> AIM OF THE EXERCISE: Could you give back every record below exactly, leaving out the pictures?

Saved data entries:
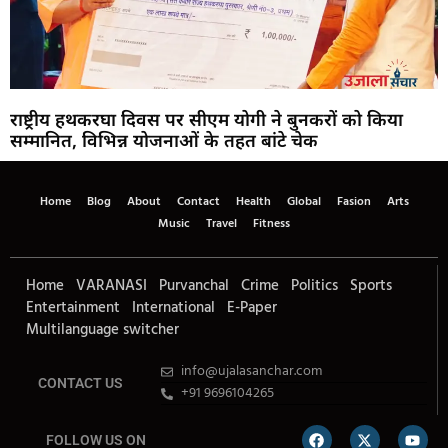
राष्ट्रीय हथकरघा दिवस पर सीएम योगी ने बुनकरों को किया
सम्मानित, विभिन्न योजनाओं के तहत बांटे चेक
Home
Blog
About
Contact
Health
Global
Fasion
Arts
Music
Travel
Fitness
Home
VARANASI
Purvanchal
Crime
Politics
Sports
Entertainment
International
E-Paper
Multilanguage switcher
info@ujalasanchar.com
CONTACT US
+91 9696104265
FOLLOW US ON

> ANSWER FOR THIS EXERCISE:
राष्ट्रीय हथकरघा दिवस पर सीएम योगी ने बुनकरों को किया
सम्मानित, विभिन्न योजनाओं के तहत बांटे चेक
Home
Blog
About
Contact
Health
Global
Fasion
Arts
Music
Travel
Fitness
Home
VARANASI
Purvanchal
Crime
Politics
Sports
Entertainment
International
E-Paper
Multilanguage switcher
info@ujalasanchar.com
CONTACT US
+91 9696104265
FOLLOW US ON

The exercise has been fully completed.